Medtech firm Masimo Corp. certainly has reason to believe activist hedge fund Politan Capital Management has intentions toward it. For one, Politan owns an 8.9% stake in Masimo. For another, it is led by a Paul Singer protégé. Finally, Politan is indeed seeking seats on Masimo’s board. In crafting its poison pill in response, however, Masimo seems to have thrown reasonableness and proportionality to the wind for something more perclusive and coercive.
Those provisions would award Masimo Chairman and Chief Executive Officer Joe Kiani “hundreds of millions of dollars” if only two of the company’s five directors are replaced, according to Politan. Two Masimo directors are up for re-election at this year’s annual general meeting.
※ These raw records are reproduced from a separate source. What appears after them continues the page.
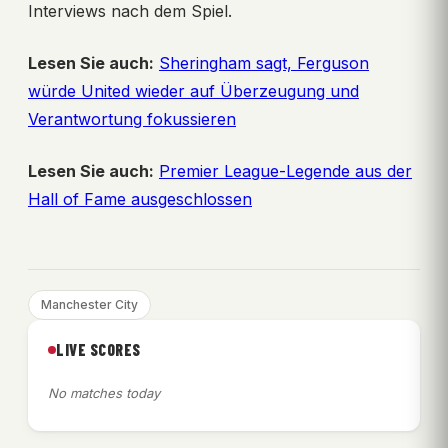
Interviews nach dem Spiel.
Lesen Sie auch:
Sheringham sagt, Ferguson
würde United wieder auf Überzeugung und
Verantwortung fokussieren
Lesen Sie auch:
Premier League-Legende aus der
Hall of Fame ausgeschlossen
Manchester City
LIVE SCORES
No matches today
We suppose this would protect one shareholder’s rights, namely those of Kiani, although that would be stretching an already fairly transparent euphemism to something like a breaking point.
Masimo requires shareholders nominating directors to disclose some of the investors in their own funds. Its bylaws also now require dissidents to disclose their investors’ holdings in other companies and even those of their family members. Politan argues that some investors “would be unwilling, unable or contractually prohibited from disclosing” that information…. Dissidents such as Politan are now required to reveal other Masimo investors they have spoken with and who support their push for change. They must also disclose any other companies in which they have nominated directors in the past 36 months, as well as plan to do so, in the coming year.
Alas, even the very understanding chancellor and vice chancellors of Delaware might think this is all rather a few dozen steps too far.
“This would be a show-stopper in lots of cases, and I think they know that,” [George Washington University Law School professor Larry] Cunningham said in an interview. “There’s a very good chance that the Delaware courts would reject this as an invalid exercise of corporate power….”
“Is this a thinly veiled attempt to stop activism?” asked Michael Klaunser, a Stanford Law School professor. “No. It’s not veiled at all; it’s utterly clear.”
And in such cases, who needs euphemism?